Transforming hyperlinks when copying websites
Recently a website I infrequently use was badly defaced, and in the course of repairing the damage the owners of the site temporarily took it down. As I found it to be a very useful resource I lamented not having an offline copy and so when the site was restored, I decided to make a copy without further ado.
Although WebCopy is our most popular product, it actually got started accidentally as an offshoot of Sitemap Creator to make a copy of a long forgotten website. And the reason for bringing up that trivia is that right from the start Sitemap Creator had a feature where it could transform page titles to remove the extra text these typically have. This functionality has now been re-purposed to allow WebCopy to intercept a URI at the detection stage and transform it into something different.
What can you use it for?
How do you use it?
You can find the configuration settings in the URI Transforms section of the Project Properties dialog.
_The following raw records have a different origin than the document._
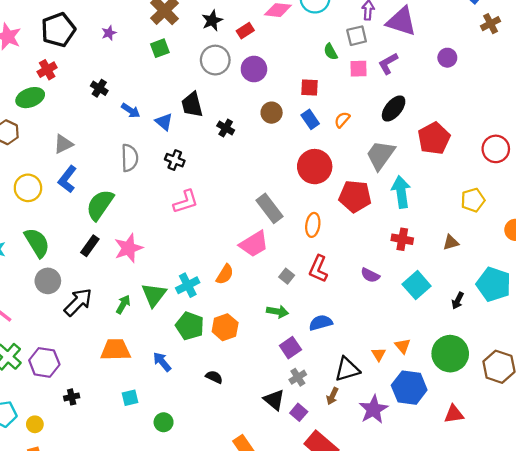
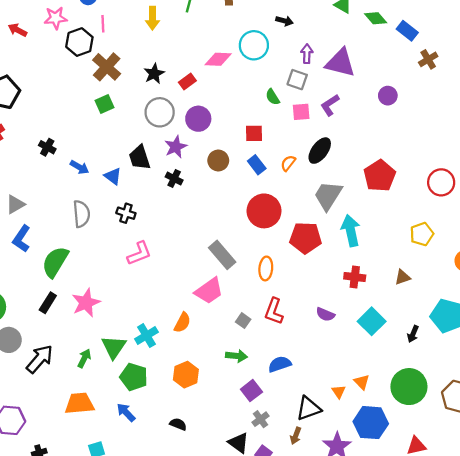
purple star: (109, 33) -> (176, 147), moved, size x1.5
gray square: (357, 36) -> (297, 80), turned 36
black ellipse: (394, 109) -> (320, 151), moved
green pentagon: (190, 326) -> (134, 377), moved

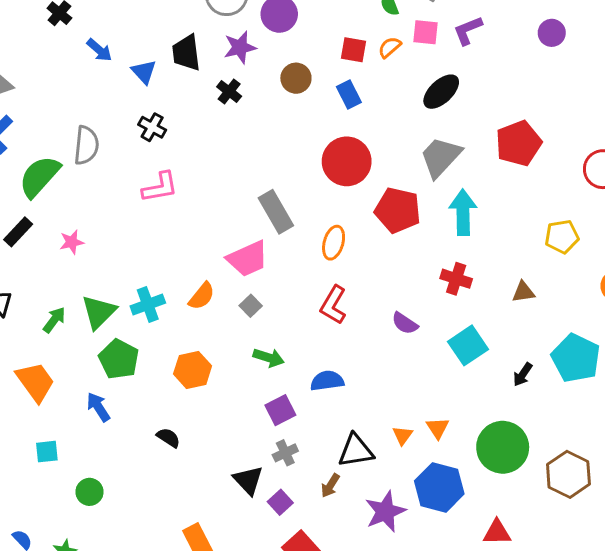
orange semicircle: (288, 163) -> (390, 47), moved
gray semicircle: (81, 214) -> (86, 145), moved
pink star: (86, 303) -> (72, 242), size x0.6
gray square: (243, 321) -> (251, 306), moved
orange trapezoid: (79, 403) -> (35, 382), turned 48

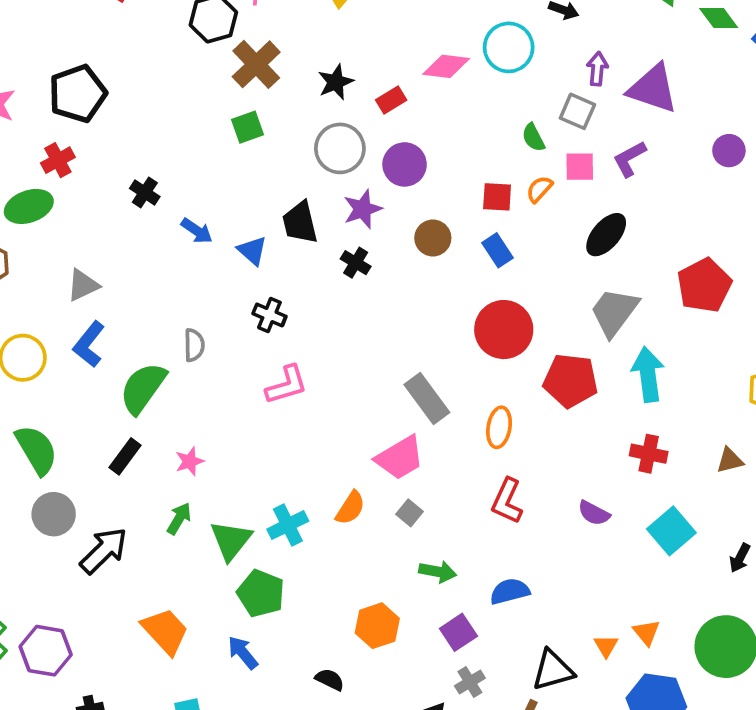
gray semicircle: (86, 145) -> (194, 345), size x0.7
green arrow: (54, 320) -> (179, 519), moved
orange hexagon: (193, 370) -> (377, 626), moved

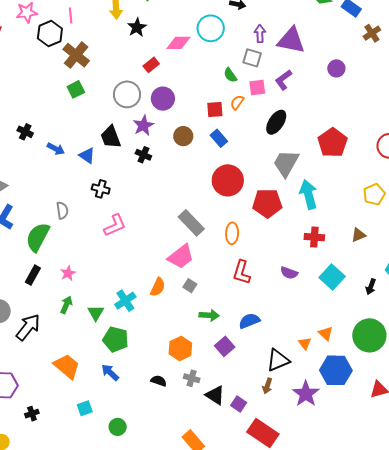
black star: (336, 82) -> (137, 27), moved
green triangle: (231, 540) -> (96, 313), size x0.7
gray cross: (470, 682) -> (192, 378), moved, turned -35

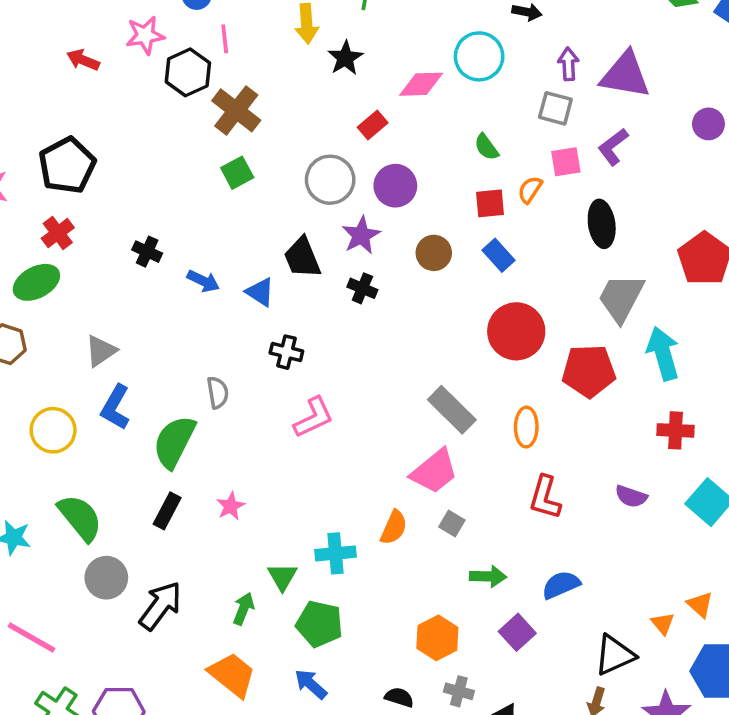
green semicircle: (230, 75) -> (486, 147), moved
black ellipse: (276, 122) -> (602, 224), turned -40
cyan cross: (125, 301) -> (336, 553), turned 30
green arrow: (66, 305) -> (244, 609), moved

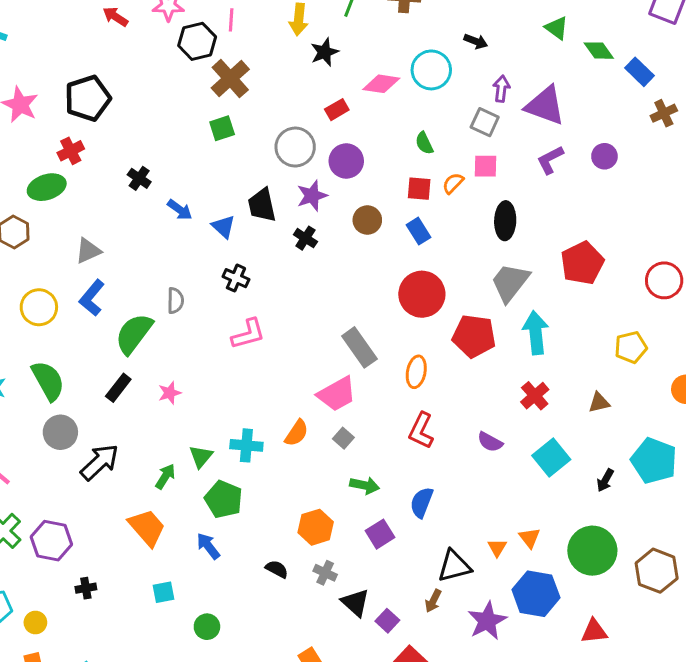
purple L-shape: (613, 147) -> (550, 160), moved
red cross: (676, 430) -> (535, 396), turned 36
blue semicircle: (561, 585) -> (422, 502), turned -56

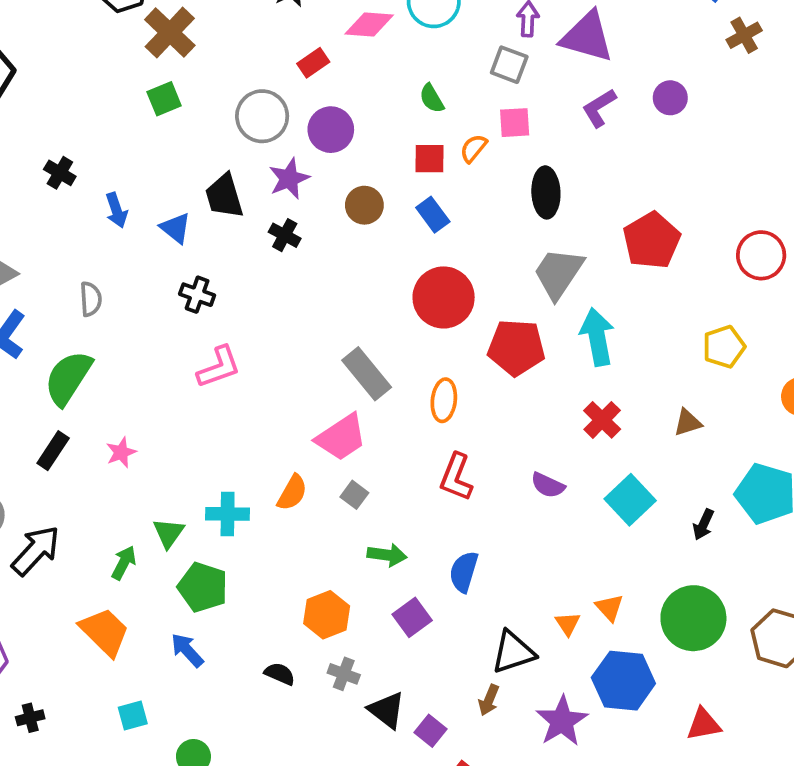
blue arrow: (180, 210) -> (116, 210), turned 40
gray semicircle: (175, 301) -> (91, 299), moved

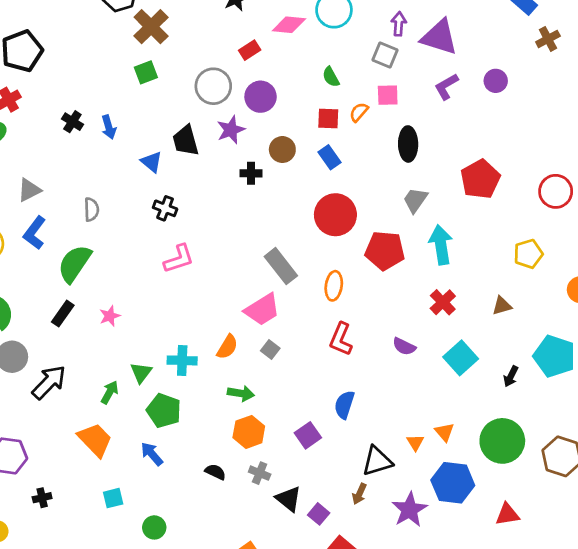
blue arrow: (116, 210) -> (109, 127), moved
black cross: (285, 235) -> (251, 173), moved, turned -30
gray trapezoid: (558, 273) -> (415, 200), size x0.7
green arrow: (387, 555) -> (241, 393), moved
Each replacement is comprised of a Pattern, a Replacement and an optional URI. The pattern is a regular expression which is used to both match the source link and define any result groups. Replacement is another expression which defines how the URI is transformed. Finally, URI can be used to only perform the pattern matching on links belonging to a given URI.
Regular expressions are a vast and complicated topic and it would be nice if WebCopy didn't depend so much on them - they don't make WebCopy very easy to use in many respects. WebCopy does include a basic editor for expressions which can be quite handy for testing patterns and replacements but it could be improved.
Usage Scenario: Cutting out the middle man
One use case is for cutting out an interim page. For example, one page may ultimately link to another, but it does this by first calling an interim page with a query string argument describing the destination. The interim page will perform some action (such as logging the "click", showing a timed advert, etc.) and then navigate to the destination. By using a transform, we can manipulate the URL to discard the interim page and just go directly to the destination, remapping the source link appropriately.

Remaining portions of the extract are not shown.